Chen and Feng then turned to undercover officials to ensure the IRS acted on the complaint, offering a $50,000 payment — and handing over $5,000 in cash as a down payment — if the tax agency conducted an audit. -audit, prosecutors said.
Undercover police posing as tax officials recorded several conversations with Chen and investigators obtained wiretaps to record phone calls in which Chen and Feng discussed instructions they had received from Chinese government official, prosecutors said.
In one recording, prosecutors said, Chen said Beijing would be “very generous” in rewarding the undercover officer’s help in suppressing Falun Gong’s non-profit status.

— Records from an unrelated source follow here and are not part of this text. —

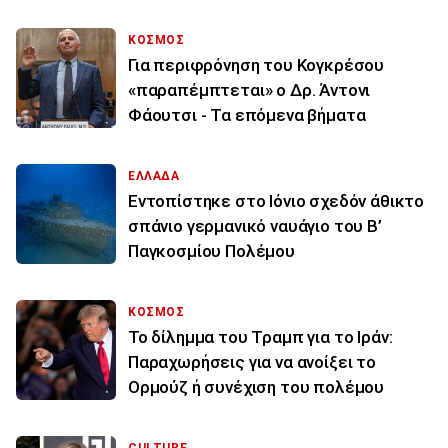
ΚΟΣΜΟΣ
Για περιφρόνηση του Κογκρέσου
«παραπέμπτεται» ο Δρ. Άντονι
Φάουτσι - Τα επόμενα βήματα
ΕΛΛΑΔΑ
Εντοπίστηκε στο Ιόνιο σχεδόν άθικτο
σπάνιο γερμανικό ναυάγιο του Β’
Παγκοσμίου Πολέμου
ΚΟΣΜΟΣ
Το δίλημμα του Τραμπ για το Ιράν:
Παραχωρήσεις για να ανοίξει το
Ορμούζ ή συνέχιση του πολέμου
CULTURE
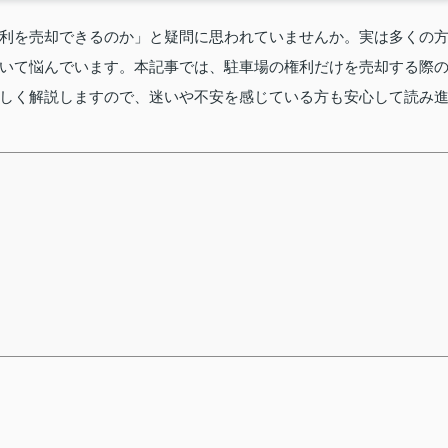
利を売却できるのか」と疑問に思われていませんか。実は多くの
いて悩んでいます。本記事では、駐車場の権利だけを売却する際
しく解説しますので、迷いや不安を感じている方も安心して読み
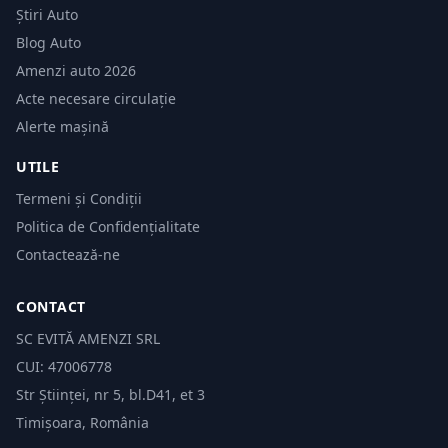
Știri Auto
Blog Auto
Amenzi auto 2026
Acte necesare circulație
Alerte mașină
UTILE
Termeni și Condiții
Politica de Confidențialitate
Contactează-ne
CONTACT
SC EVITĂ AMENZI SRL
CUI: 47006778
Str Științei, nr 5, bl.D41, et 3
Timișoara, România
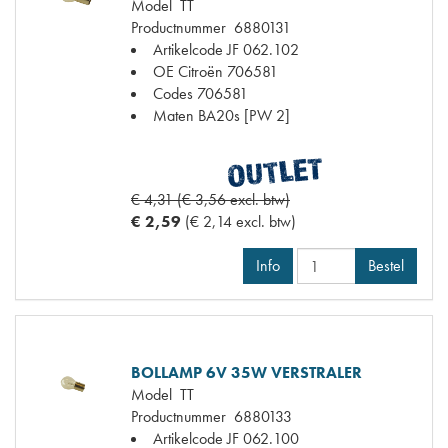
Model
TT
Productnummer
6880131
Artikelcode JF
062.102
OE Citroën
706581
Codes
706581
Maten
BA20s [PW 2]
€ 4,31 (€ 3,56 excl. btw)
€ 2,59
(€ 2,14 excl. btw)
Info
Bestel
BOLLAMP 6V 35W VERSTRALER
Model
TT
Productnummer
6880133
Artikelcode JF
062.100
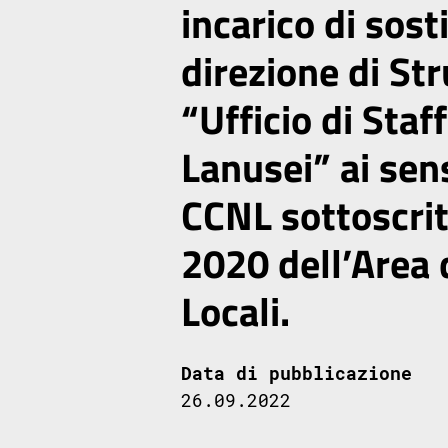
incarico di sost
direzione di St
“Ufficio di Staff
Lanusei” ai sens
CCNL sottoscrit
2020 dell’Area 
Locali.
Data di pubblicazione
26.09.2022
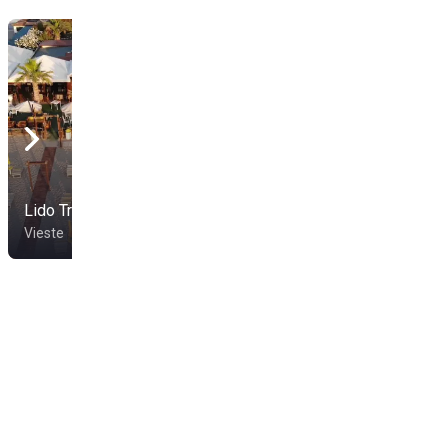
Lido Tre Stelle
Lido dei Sogni
Vieste
Vieste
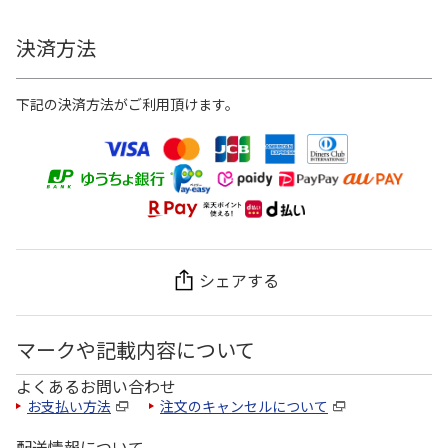
決済方法
下記の決済方法がご利用頂けます。
シェアする
マークや記載内容について
よくあるお問い合わせ
お支払い方法
注文のキャンセルについて
配送情報について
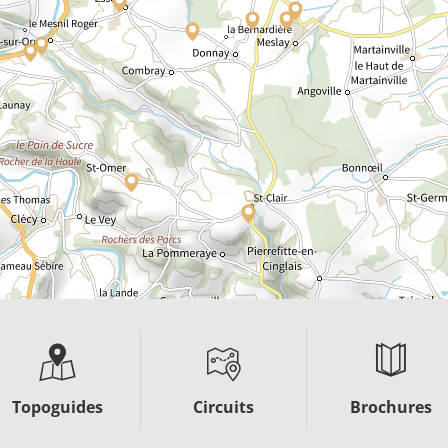
Topoguides
Circuits
Brochures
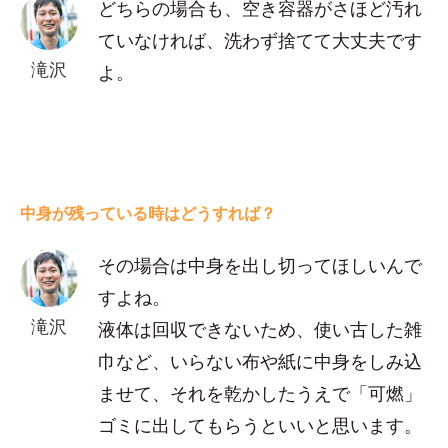
どちらの場合も、空き容器がさほど汚れ
ていなければ、洗わず捨てて大丈夫です
滝沢
よ。
中身が残っている時はどうすれば？
その場合は中身を出し切ってほしいんで
すよね。
滝沢
液体は回収できないため、使い古した雑
巾など、いらない布や紙に中身をしみ込
ませて、それを乾かしたうえで「可燃」
ゴミに出してもらうといいと思います。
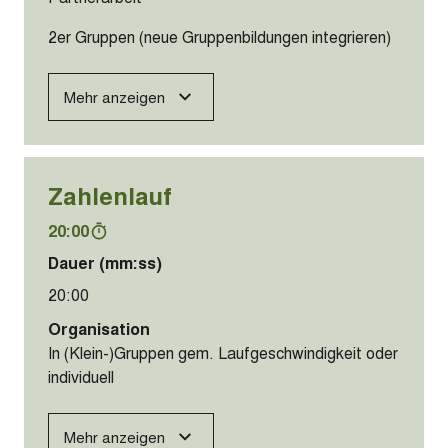
2er Gruppen (neue Gruppenbildungen integrieren)
Mehr anzeigen
Zahlenlauf
20:00
Dauer (mm:ss)
20:00
Organisation
In (Klein-)Gruppen gem. Laufgeschwindigkeit oder
individuell
Mehr anzeigen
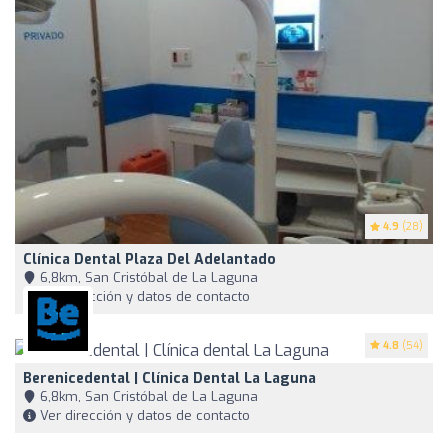
4.9
(28)
Clínica Dental Plaza Del Adelantado
6,8km, San Cristóbal de La Laguna
Ver dirección y datos de contacto
4.8
(54)
Berenicedental | Clínica Dental La Laguna
6,8km, San Cristóbal de La Laguna
Ver dirección y datos de contacto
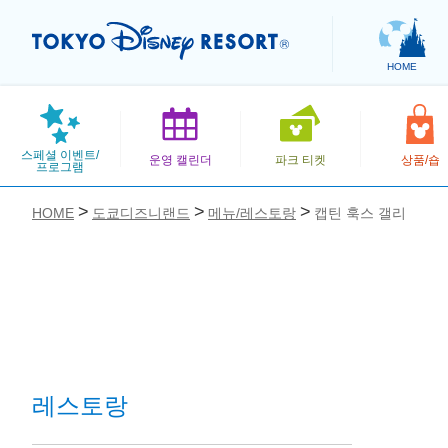
HOME
스페셜 이벤트/
운영 캘린더
파크 티켓
상품/숍
프로그램
HOME
도쿄디즈니랜드
메뉴/레스토랑
캡틴 훅스 갤리
お気に入り
레스토랑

Chen met the officer at a restaurant in upstate New York City on May 14, prosecutors said. A few days later, the official sent Chen a letter on fake IRS letterhead saying the agency had opened a case against Falun Gong, prosecutors said. Chen relayed the news to Feng in a wiretapped phoned conversation, indicating that he planned to update Chinese government officials on their progress, prosecutors said.
Messages seeking comment were left with the Chinese Embassy in Washington, DC and the Falun Gong movement.
The US Department of Justice has carried out a series of prosecutions in recent years to disrupt China’s efforts to identify, track down and silence US pro-democracy activists and others who openly critical of Beijing’s policies.
Such practices by foreign governments are known as “transnational repression”.
“The Chinese government has repeatedly tried, and failed, to target critics of the [People’s Republic of China] here in the United States,” Attorney General Merrick B Garland said in a statement on Friday.
The US will “continue to investigate, harass, and prosecute” China’s efforts to “silence its critics and extend its regime’s reach to US soil”, he said.
The charges against Chen and Feng come a month after federal agents arrested two New York residents on suspicion of operating a Chinese “secret police station” in Manhattan’s Chinatown district.